Impact of a Clinical Trial Initiative on Clinical Trial Enrollment in a Multidisciplinary Prostate Cancer Clinic
Lydia T. Madsen, Deborah A. Kuban, Seungtaek Choi, John W. Davis, Jeri Kim, Andrew K. Lee, Delora Domain, Larry Levy, Louis L. Pisters, Curtis A. Pettaway, John F. Ward, Christopher Logothetis, and Karen E. Hoffman
Clinical oncology trials are hampered by low accrual rates, with fewer than 5% of adult patients with cancer treated on study. Clinical trial enrollment was evaluated at The University of Texas MD Anderson Cancer Center's Multidisciplinary Prostate Cancer Clinic (MPCC) to assess whether a clinical trial initiative, introduced in 2006, impacted enrollment. The trial initiative included posting trial-specific information in clinic, educating patients about appropriate clinical trial options during the treatment recommendation discussion, and providing patients with trial-specific educational information. The investigators evaluated the frequency of clinical trial enrollment for men with newly diagnosed prostate cancer seen in the MPCC from 2004 to 2008. Logistic regression evaluated the impact of patient characteristics and the clinical trial initiative on trial enrollment. The median age of the 1370 men was 64 years; 32% had low-risk, 49% had intermediate-risk, and 19% had high-risk disease. Overall, 74% enrolled in at least one trial and 29% enrolled in more than one trial. Trial enrollment increased from 39% before the initiative (127/326) to 84% (880/1044) after the trial initiative.
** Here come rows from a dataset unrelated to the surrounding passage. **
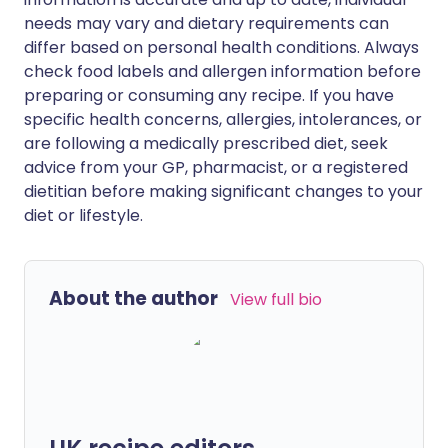
needs may vary and dietary requirements can
differ based on personal health conditions. Always
check food labels and allergen information before
preparing or consuming any recipe. If you have
specific health concerns, allergies, intolerances, or
are following a medically prescribed diet, seek
advice from your GP, pharmacist, or a registered
dietitian before making significant changes to your
diet or lifestyle.
About the author
View full bio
Patient enrollment increased in laboratory studies (from 25% to 80%), quality-of-life studies (from 10% to 26%), and studies evaluating investigational treatments and systemic agents (from 6% to 15%) after the trial initiative. In multivariate analysis, younger men (P<.001) and men seen after implementation of the clinical trial initiative (P<.001) were more likely to enroll in trials. Clinical trial enrollment in the MPCC was substantially higher than that seen nationally in adult patients with cancer, and enrollment rates increased after the introduction of a clinical trial initiative.